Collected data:
□ □ □ □ □ □ □

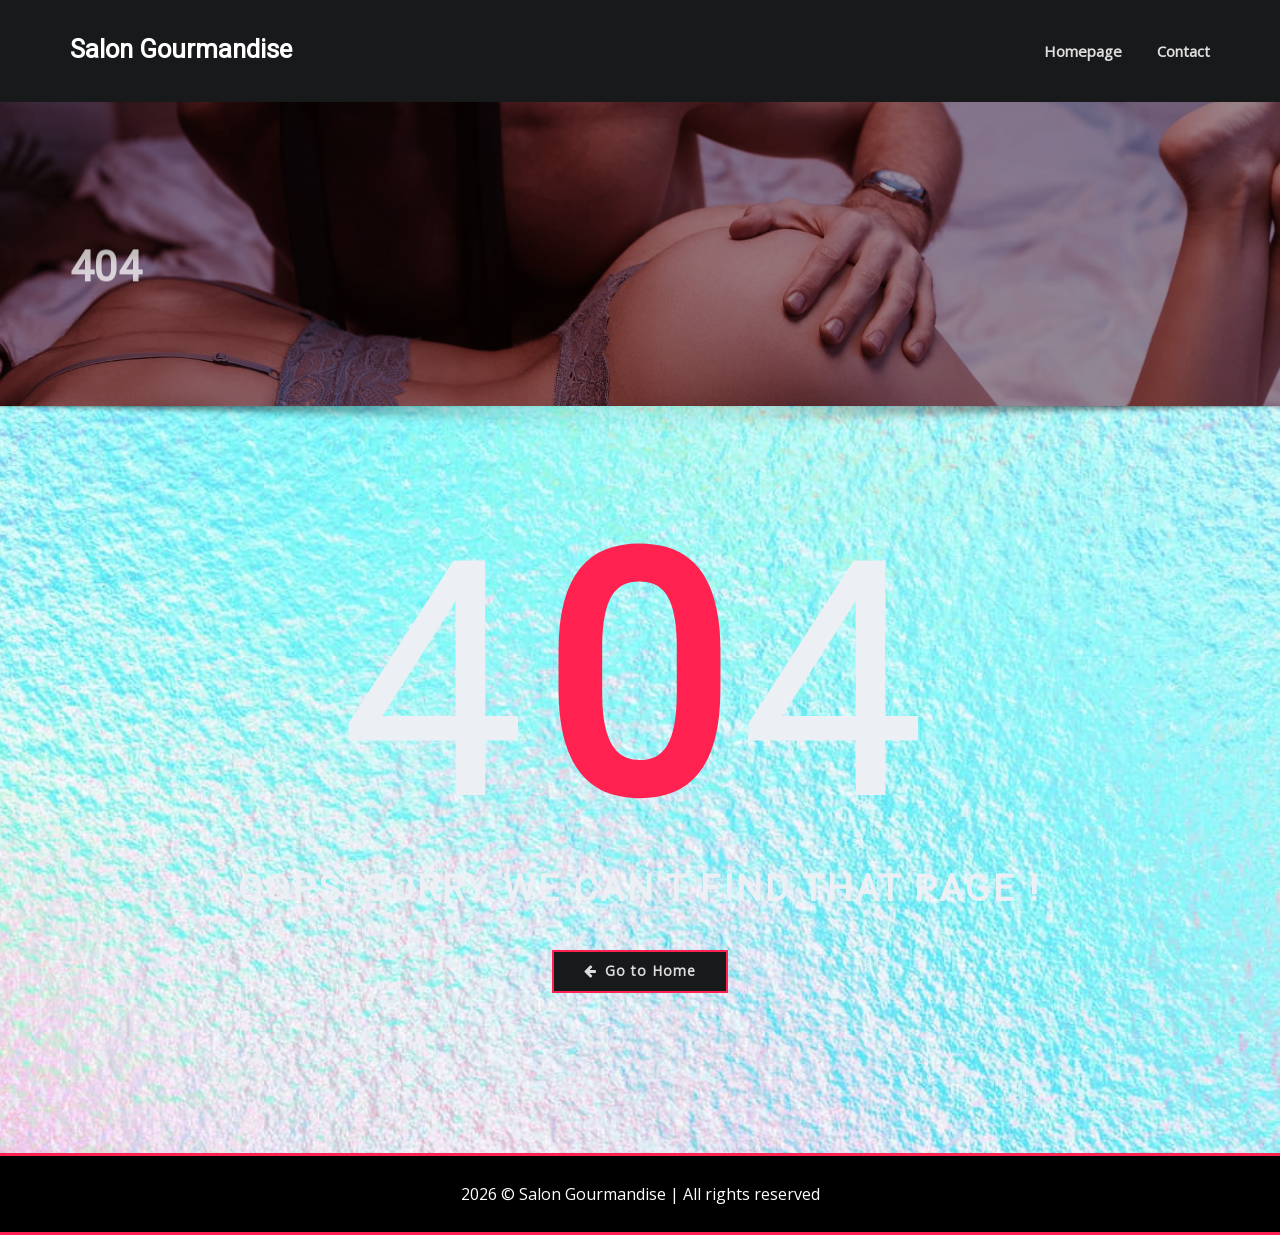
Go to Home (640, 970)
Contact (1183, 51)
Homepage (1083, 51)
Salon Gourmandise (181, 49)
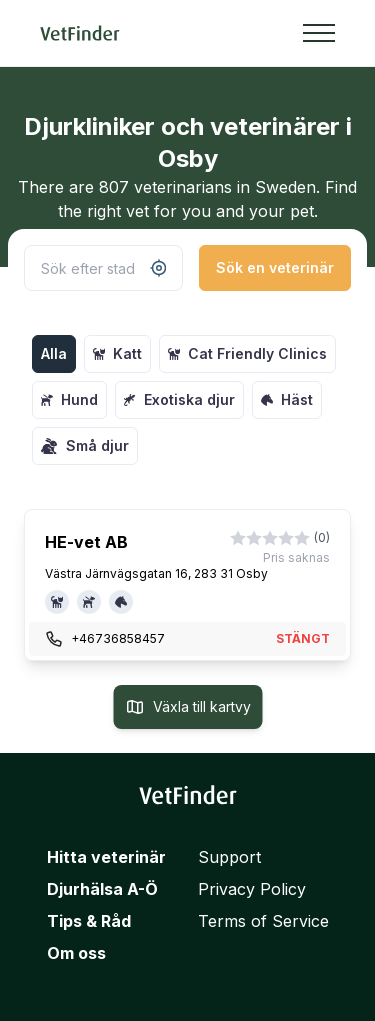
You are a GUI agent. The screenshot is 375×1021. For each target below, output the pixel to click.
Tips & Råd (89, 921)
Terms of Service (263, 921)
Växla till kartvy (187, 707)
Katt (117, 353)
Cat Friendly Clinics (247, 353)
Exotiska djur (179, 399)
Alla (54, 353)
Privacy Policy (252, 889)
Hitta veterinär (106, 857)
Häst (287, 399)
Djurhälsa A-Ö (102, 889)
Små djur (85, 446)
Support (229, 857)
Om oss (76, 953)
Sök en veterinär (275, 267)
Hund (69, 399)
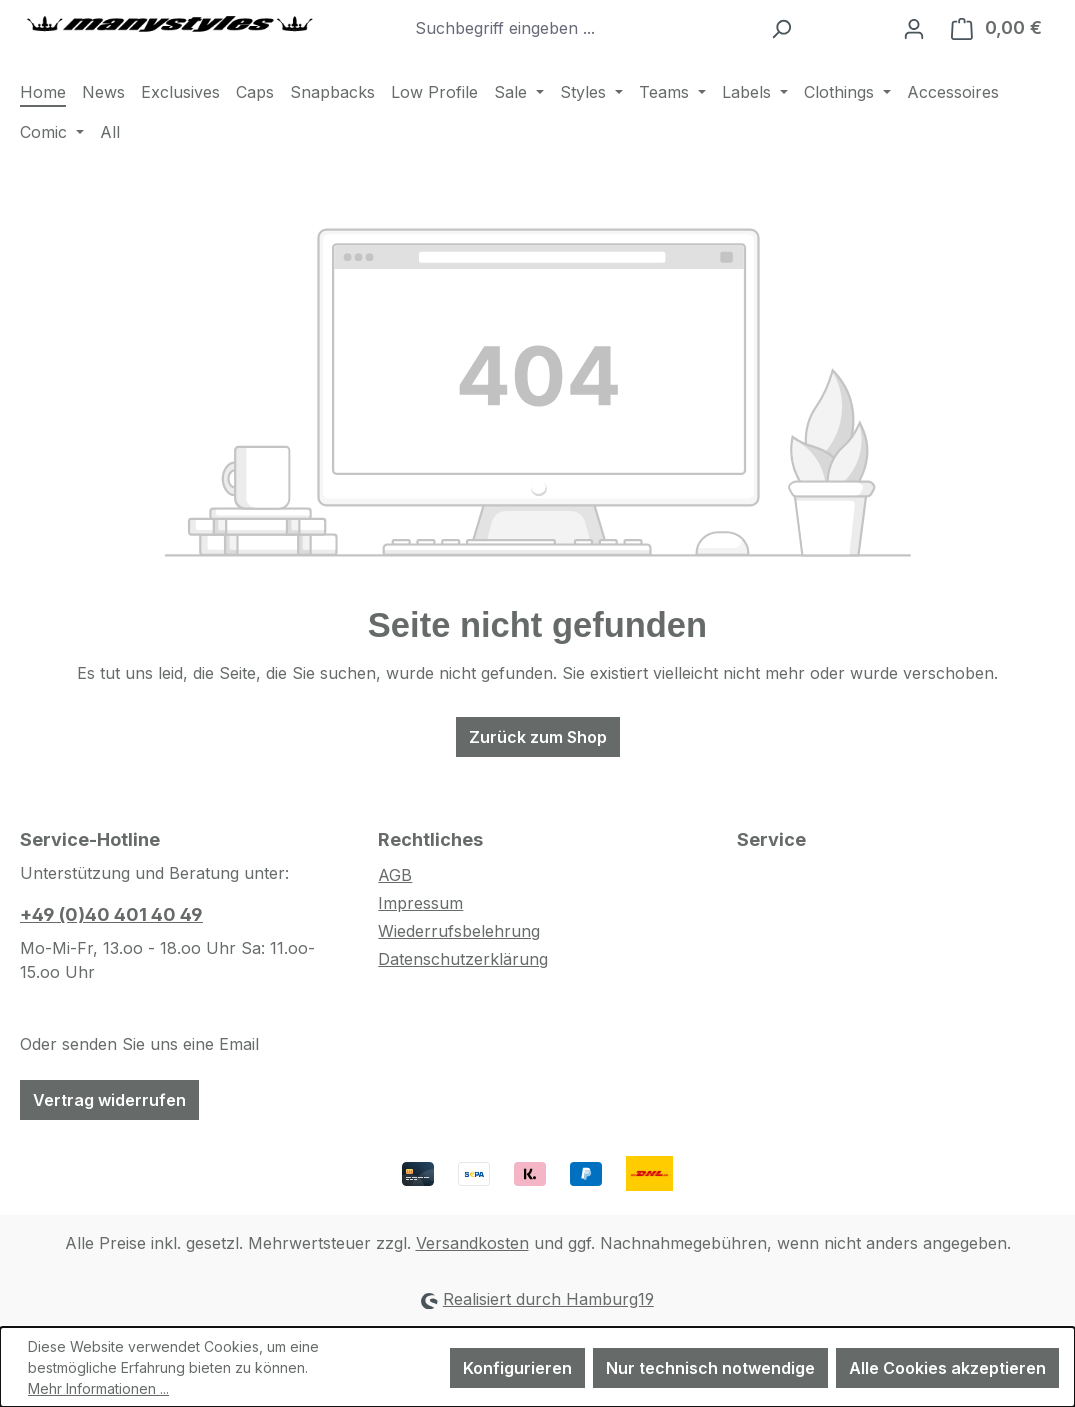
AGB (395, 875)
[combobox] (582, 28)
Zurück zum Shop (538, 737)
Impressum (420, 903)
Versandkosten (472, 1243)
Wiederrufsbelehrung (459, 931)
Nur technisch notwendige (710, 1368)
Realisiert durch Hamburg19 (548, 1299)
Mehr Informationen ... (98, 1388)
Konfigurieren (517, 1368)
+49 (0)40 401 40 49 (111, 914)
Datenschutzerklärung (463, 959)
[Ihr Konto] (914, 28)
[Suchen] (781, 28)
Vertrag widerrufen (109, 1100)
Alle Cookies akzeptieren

□ □ □ □ □ □ □

#### EXERCISE
Copy back exactly the lines above from the one containing "Support (229, 857)" through the one containing "49 (111, 914)", and leave every picture behind.

#### SOLVED EXERCISE
Support (229, 857)
Om oss (76, 953)
Sök en veterinär (275, 267)
Hund (69, 399)
AGB (395, 875)
[combobox] (582, 28)
Zurück zum Shop (538, 737)
Impressum (420, 903)
Versandkosten (472, 1243)
Wiederrufsbelehrung (459, 931)
Nur technisch notwendige (710, 1368)
Realisiert durch Hamburg19 (548, 1299)
Mehr Informationen ... (98, 1388)
Konfigurieren (517, 1368)
+49 (0)40 401 40 49 (111, 914)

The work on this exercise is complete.